Increasing intracellular calcium in adipocytes increases fatty acid oxidation via the activation of AMP‐activated protein kinase

Abstract

Increased dietary calcium intake is associated with reduced adiposity in humans. We hypothesized that increased intracellular Ca++ would augment fatty oxidation in 3T3‐L1 adipocytes in an AMP‐activated protein kinase (AMPK)‐dependent manner. Adipocytes were grown under euglycemic (EG) or hyperglycemic (HG) conditions and treated with or without calcium ionophores (4x10‐6 M A23187 and 4x10‐6 M Ionomycin, [AI]).
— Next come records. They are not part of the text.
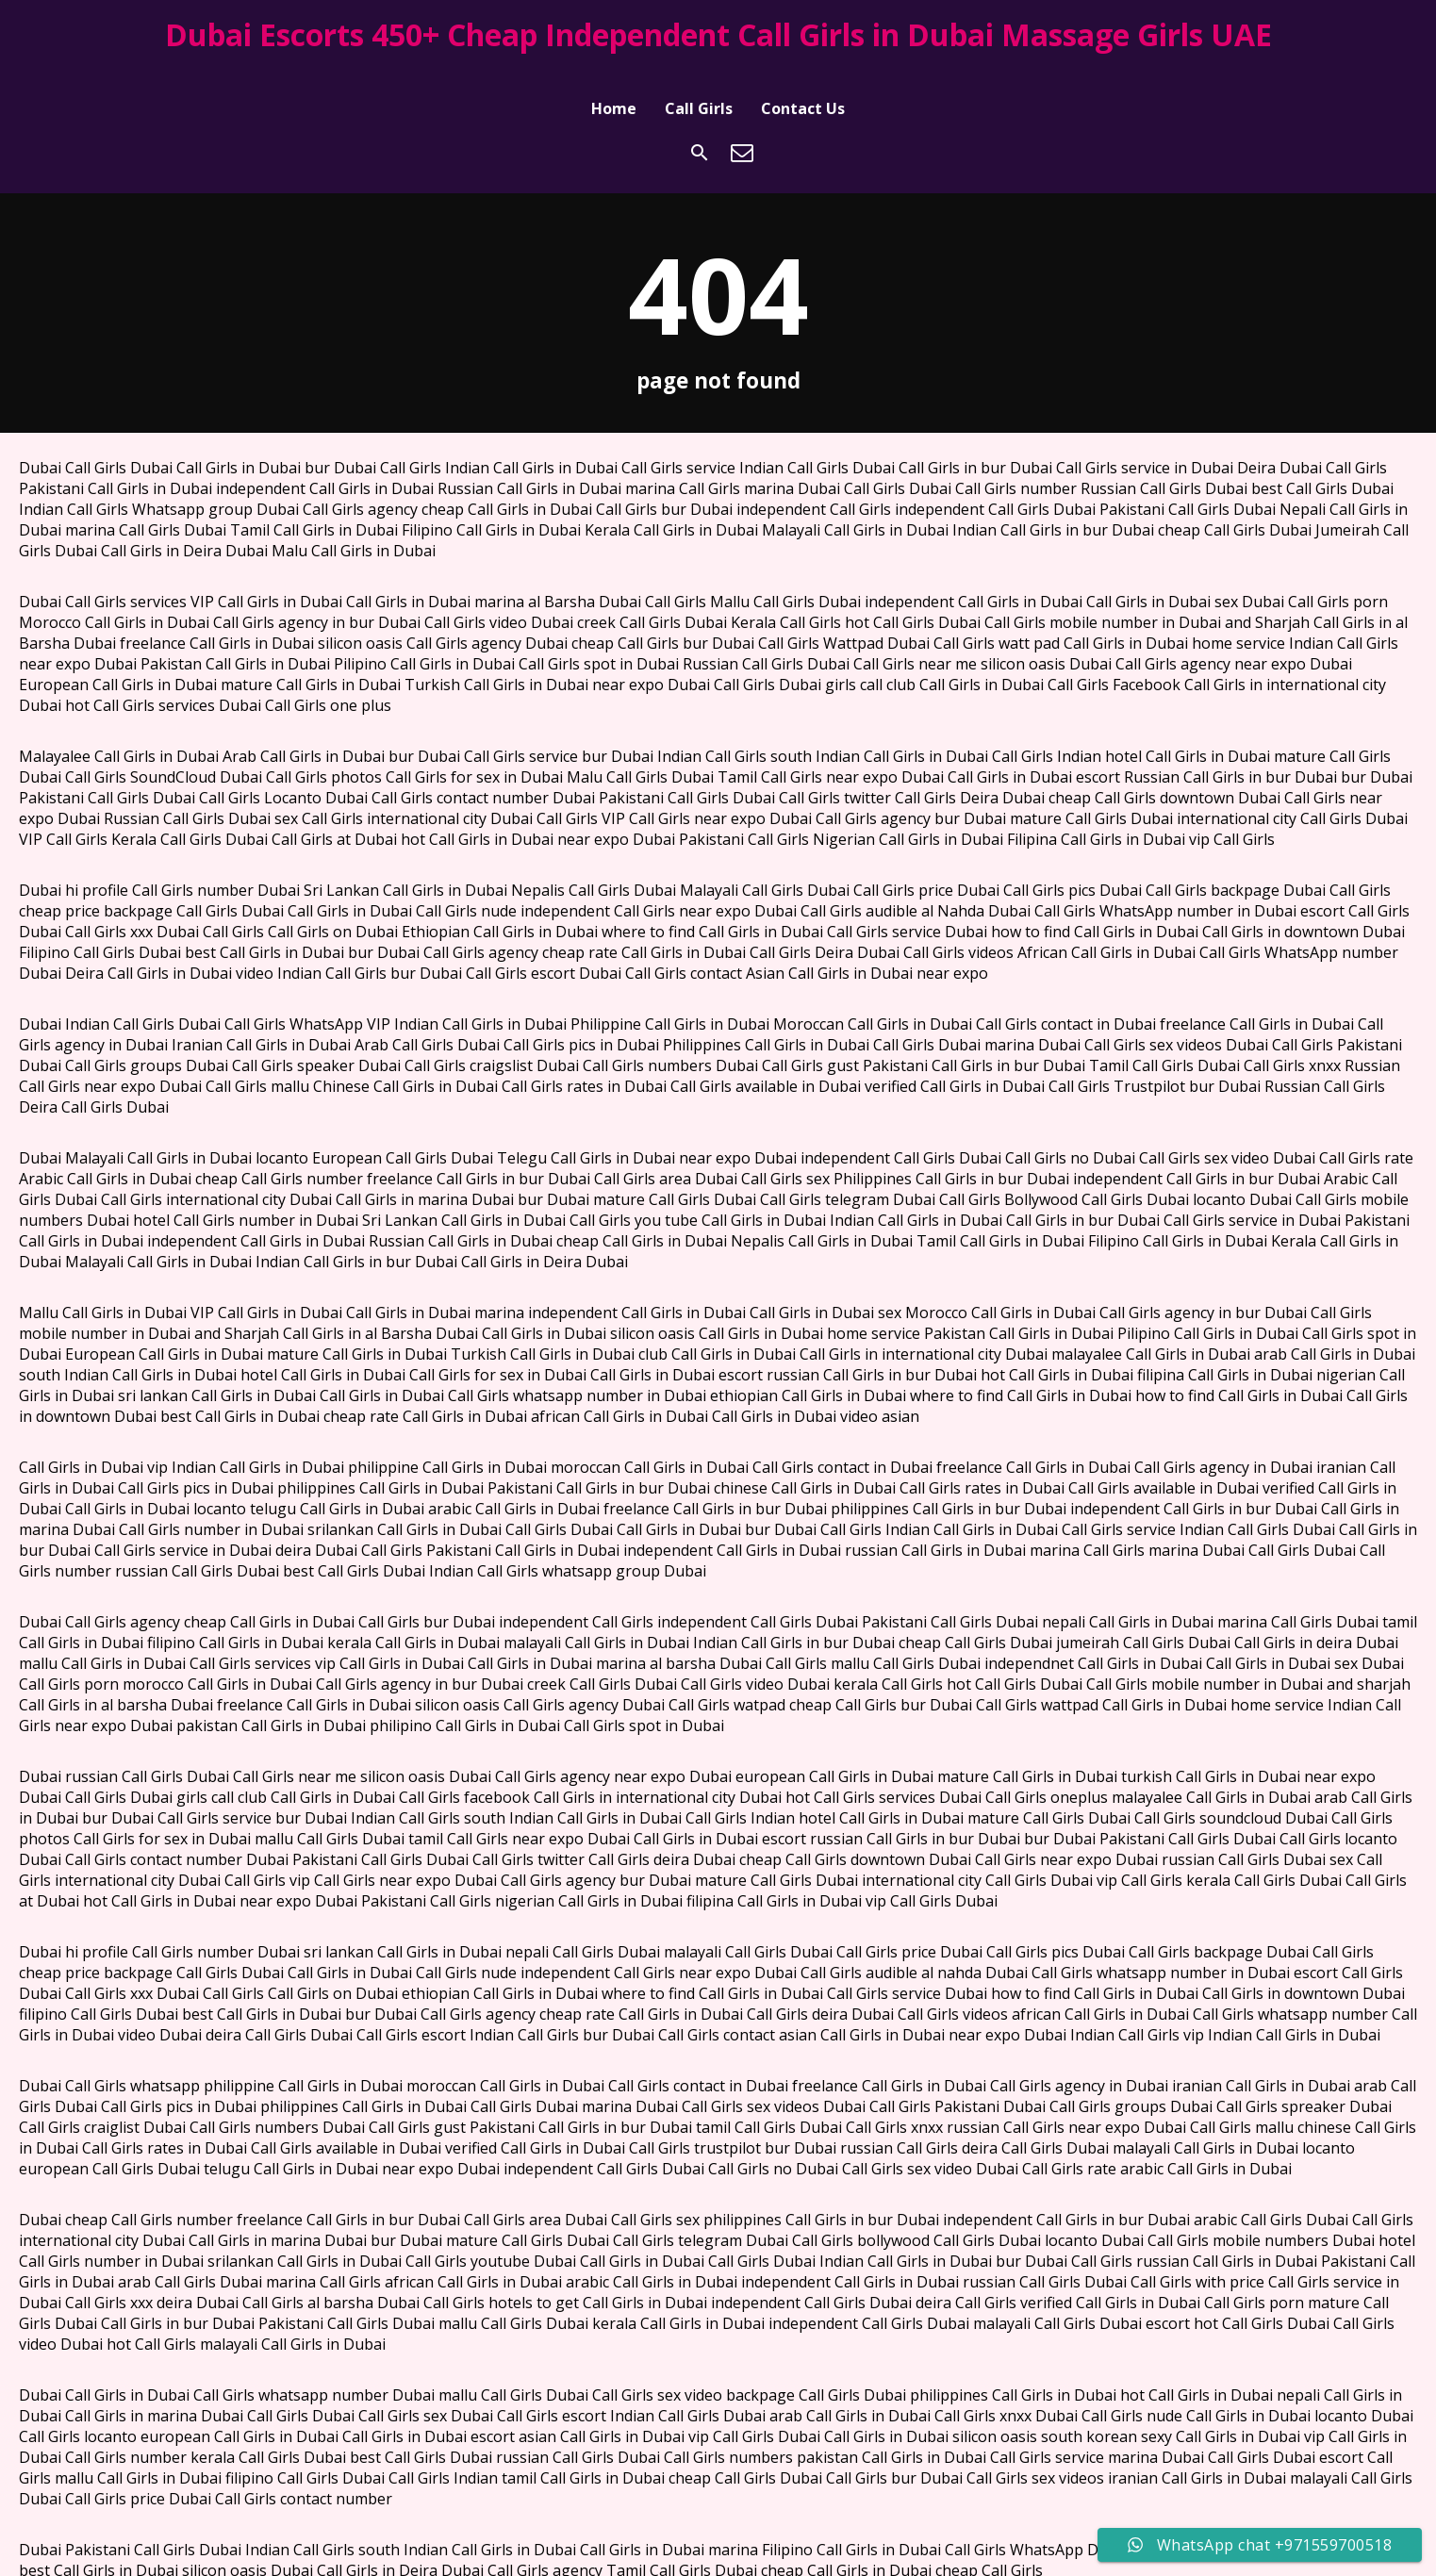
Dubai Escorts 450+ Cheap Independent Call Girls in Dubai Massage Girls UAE (718, 34)
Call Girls (699, 78)
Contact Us (803, 78)
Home (613, 78)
After 15–60 min, AI increased intracellular Ca++ concentrations by 250% (P<0.001) and 150% (P<0.05), in EG and HG cells respectively, vs. controls. P‐AMPK and P‐Acetyl CoA carboxylase protein abundance was up regulated by AI in a time‐dependent manner. This was associated with increased 14C‐palmitate oxidation under EG (267%, P<0.001) or HG (200%, P<0.02) vs. the controls. However, the AMPK inhibitor, adenosine 9‐beta‐d‐arabinofuranoside (araA), attenuated the AI‐induced increase in fatty acid oxidation (P<0.01) under both conditions. HG results in insulin resistance and impaired glucose uptake in adipocytes. Compared to the control, AI improved this glucose uptake by 210% (P<0.01), even in the presence of araA (180%, P<0.05). These data indicate that intracellular Ca++ is a significant determinate of fatty acid oxidation via the control of AMPK activity. In contrast, the ability of increased intracellular Ca++ to enhance glucose uptake in HG conditions is independent of the activation of AMPK.